In general, if you use time to do rowkey, you must precede the "hash" field (that is, salted processing). But OpenTSDB does not have a special hash field, which is handled wisely: first, the time field will not be placed at the beginning of the rowkey, and second, the rowkey start position picks its own ideal business field "metrics" instead of the "hash" field.

From the processing of OpenTSDB, we can sum up a point: when dealing with time series data, if there are "ideal" and "natural" fields in the system that play a hashing role, priority should be given to them as the initial component of rowkey, followed by time fields, but if such fields cannot be found, artificial hash fields should be set.

2. The design idea of rowkey

one。 In order to be able to retrieve the data point of a particular metrics,tag name,tag name, it is obvious to program metrics,tag name,tag name into rowkey, but there are two obvious problems with using them directly to make up rowkey:

1. Takes up a lot of storage space (because these values are repeated in a lot of rowkey)

two。 Since the length of each metrics,tag key,tag value is not fixed, it is not convenient to locate them directly by byte offset. (otherwise, specific delimiters need to be used, and in order to avoid parsing errors caused by specific delimiters in the input information, all input delimiters need to be escaped.)

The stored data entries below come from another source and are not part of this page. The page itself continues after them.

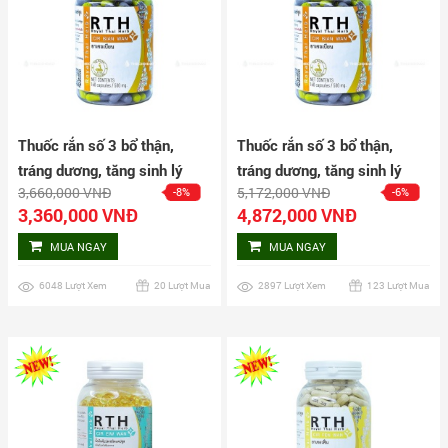
Thuốc rắn số 3 bổ thận,
Thuốc rắn số 3 bổ thận,
tráng dương, tăng sinh lý
tráng dương, tăng sinh lý
3,660,000 VNĐ
5,172,000 VNĐ
-8%
-6%
nam Cir Bian Wan hộp 160
nam Cir Bian Wan hộp 240
3,360,000 VNĐ
4,872,000 VNĐ
viên
viên
MUA NGAY
MUA NGAY
6048 Lượt Xem
20 Lượt Mua
2897 Lượt Xem
123 Lượt Mua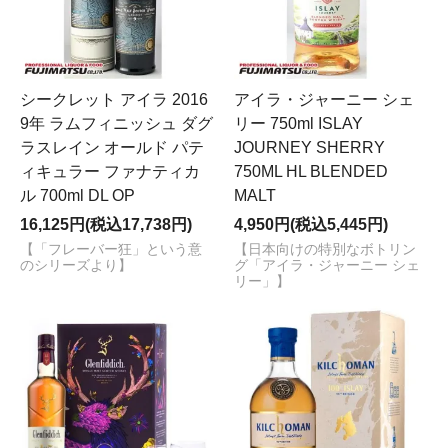
シークレット アイラ 2016
アイラ・ジャーニー シェ
9年 ラムフィニッシュ ダグ
リー 750ml ISLAY
ラスレイン オールド パテ
JOURNEY SHERRY
ィキュラー ファナティカ
750ML HL BLENDED
ル 700ml DL OP
MALT
16,125円(税込17,738円)
4,950円(税込5,445円)
【「フレーバー狂」という意
【日本向けの特別なボトリン
のシリーズより】
グ「アイラ・ジャーニー シェ
リー」】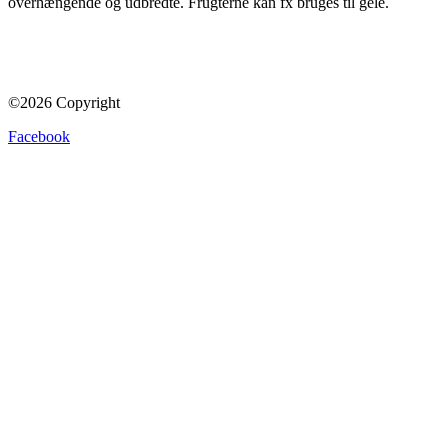
overhængende og udbredte. Frugterne kan fx bruges til gele.
©2026 Copyright
Facebook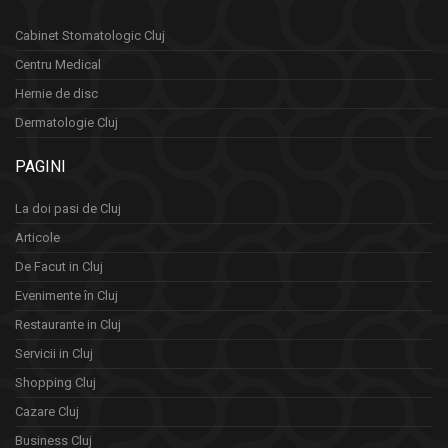
Cabinet Stomatologic Cluj
Centru Medical
Hernie de disc
Dermatologie Cluj
PAGINI
La doi pasi de Cluj
Articole
De Facut in Cluj
Evenimente în Cluj
Restaurante in Cluj
Servicii in Cluj
Shopping Cluj
Cazare Cluj
Business Cluj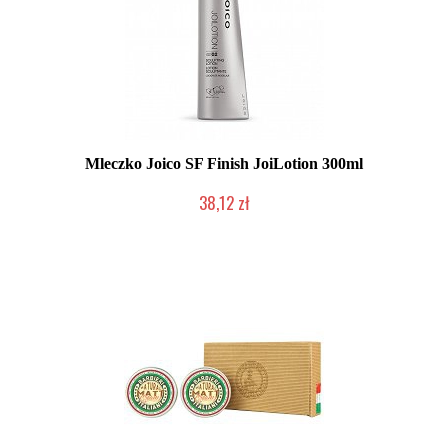
Mleczko Joico SF Finish JoiLotion 300ml
38,12 zł
Produkt wycofany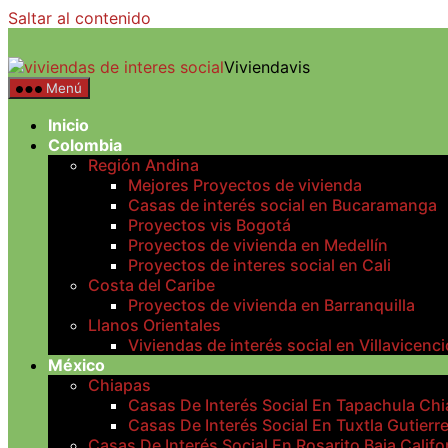
Saltar al contenido
Viviendavis
Menú
Inicio
Colombia
Región Andina
Mejores Proyectos de vivienda
Casas de interés social en Bucaramanga
Proyectos vis Bogotá
Proyectos de vivienda en Medellín
Proyectos de interes social en Cali
Costa del Caribe
Proyectos de vivienda en Barranquilla
Llanos Orientales
Viviendas de interés social en Villavicenci
México
Chiapas
Casas De Interés Social En Tapachula Ch
Casas De Interés Social En Tuxtla Gutierr
Casas De Interés Social En Rosarito Baja Califo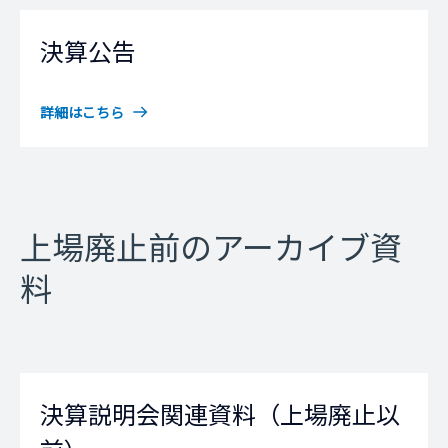
決算公告
詳細はこちら
上場廃止前のアーカイブ資
料
決算説明会関連資料（上場廃止以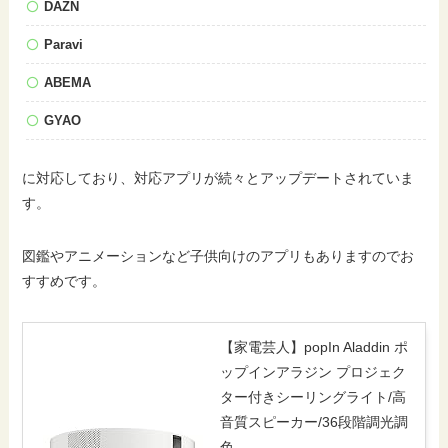
DAZN
Paravi
ABEMA
GYAO
に対応しており、対応アプリが続々とアップデートされていま
す。
図鑑やアニメーションなど子供向けのアプリもありますのでお
すすめです。
【家電芸人】popIn Aladdin ポ
ップインアラジン プロジェク
ター付きシーリングライト/高
音質スピーカー/36段階調光調
色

Around a performance indicator, there will be a variety of additional "attributes" (or "tags") to explain and describe it, so the query for indicators is naturally based on these tags or tag values, so the rowkey of an indicator record must include these tags and tag values. However, because the tags and tag values are of variable length, which brings trouble to the design of rowkey, it is necessary to assign a fixed-length ID to these tags and tag values, and use their ID to refer to them in rowkey, so that rowkey can be normalized, which is convenient to intercept the needed "parts" directly from rowkey.

II. The combination of Tall-Narrow and Wide-Flat table design styles

The above is how to interpret the whole content of OpenTSDB design, more content related to how to interpret OpenTSDB design can search the previous articles or browse the following articles to learn ha! I believe the editor will add more knowledge to you. I hope you can support it!

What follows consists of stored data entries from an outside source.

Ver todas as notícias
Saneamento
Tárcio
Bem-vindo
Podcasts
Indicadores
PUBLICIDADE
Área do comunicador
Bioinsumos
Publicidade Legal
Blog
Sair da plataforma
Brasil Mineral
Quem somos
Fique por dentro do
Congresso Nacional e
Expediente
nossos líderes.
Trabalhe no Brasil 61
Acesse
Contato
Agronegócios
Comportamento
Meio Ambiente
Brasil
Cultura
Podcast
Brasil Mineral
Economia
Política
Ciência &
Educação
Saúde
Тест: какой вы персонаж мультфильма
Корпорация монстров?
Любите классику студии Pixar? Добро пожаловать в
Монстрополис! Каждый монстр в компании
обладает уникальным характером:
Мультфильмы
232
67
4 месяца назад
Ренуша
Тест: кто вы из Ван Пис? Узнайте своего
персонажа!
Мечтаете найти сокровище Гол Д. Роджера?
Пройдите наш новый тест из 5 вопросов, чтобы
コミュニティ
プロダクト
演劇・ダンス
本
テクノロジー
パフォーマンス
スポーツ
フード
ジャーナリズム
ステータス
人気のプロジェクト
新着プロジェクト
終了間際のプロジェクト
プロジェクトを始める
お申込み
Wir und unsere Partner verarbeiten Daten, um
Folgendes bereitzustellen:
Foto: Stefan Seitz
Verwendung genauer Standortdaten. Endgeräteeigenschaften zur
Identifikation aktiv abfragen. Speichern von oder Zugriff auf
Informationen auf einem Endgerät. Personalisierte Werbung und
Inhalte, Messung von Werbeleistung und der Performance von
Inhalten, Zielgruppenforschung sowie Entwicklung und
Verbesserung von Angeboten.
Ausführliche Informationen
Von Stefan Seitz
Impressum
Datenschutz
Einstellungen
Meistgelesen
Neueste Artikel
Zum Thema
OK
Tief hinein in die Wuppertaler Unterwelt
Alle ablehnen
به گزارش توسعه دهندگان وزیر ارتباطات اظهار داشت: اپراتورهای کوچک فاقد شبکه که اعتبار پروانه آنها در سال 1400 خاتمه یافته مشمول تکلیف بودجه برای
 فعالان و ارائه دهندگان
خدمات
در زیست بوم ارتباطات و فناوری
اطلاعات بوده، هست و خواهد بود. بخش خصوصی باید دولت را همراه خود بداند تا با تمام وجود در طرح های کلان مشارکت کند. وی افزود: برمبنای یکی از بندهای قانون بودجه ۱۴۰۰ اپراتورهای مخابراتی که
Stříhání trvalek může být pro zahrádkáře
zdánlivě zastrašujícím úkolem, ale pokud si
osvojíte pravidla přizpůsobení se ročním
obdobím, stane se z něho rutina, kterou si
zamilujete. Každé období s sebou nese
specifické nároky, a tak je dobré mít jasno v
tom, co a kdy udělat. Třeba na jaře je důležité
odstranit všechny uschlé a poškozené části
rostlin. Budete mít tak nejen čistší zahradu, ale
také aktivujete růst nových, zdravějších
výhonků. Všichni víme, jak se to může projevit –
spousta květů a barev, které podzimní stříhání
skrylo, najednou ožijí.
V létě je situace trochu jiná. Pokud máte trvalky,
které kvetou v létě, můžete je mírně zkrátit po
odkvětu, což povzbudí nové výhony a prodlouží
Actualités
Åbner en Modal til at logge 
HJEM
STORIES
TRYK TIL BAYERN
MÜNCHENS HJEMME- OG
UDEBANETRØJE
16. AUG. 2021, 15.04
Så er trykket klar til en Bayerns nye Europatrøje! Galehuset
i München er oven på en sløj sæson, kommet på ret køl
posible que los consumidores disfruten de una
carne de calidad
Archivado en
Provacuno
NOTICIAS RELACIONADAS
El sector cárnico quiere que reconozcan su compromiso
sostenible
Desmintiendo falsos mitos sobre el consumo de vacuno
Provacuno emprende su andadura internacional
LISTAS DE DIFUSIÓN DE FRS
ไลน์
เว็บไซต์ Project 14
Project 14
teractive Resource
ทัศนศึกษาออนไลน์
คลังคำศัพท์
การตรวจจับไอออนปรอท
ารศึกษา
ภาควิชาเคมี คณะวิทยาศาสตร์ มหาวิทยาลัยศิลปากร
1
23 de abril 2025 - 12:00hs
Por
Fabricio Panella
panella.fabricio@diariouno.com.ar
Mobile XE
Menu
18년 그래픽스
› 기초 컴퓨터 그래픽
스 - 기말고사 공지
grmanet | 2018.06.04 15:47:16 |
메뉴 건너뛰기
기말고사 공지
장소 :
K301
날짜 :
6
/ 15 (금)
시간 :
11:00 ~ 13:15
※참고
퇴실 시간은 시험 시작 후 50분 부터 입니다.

Welcome to subscribe "Shulou Technology Information " to get latest news, interesting things and hot topics in the IT industry, and controls the hottest and latest Internet news, technology news and IT industry trends.

*The comments in the above article only represent the author's personal views and do not represent the views and positions of this website. If you have more insights, please feel free to contribute and share.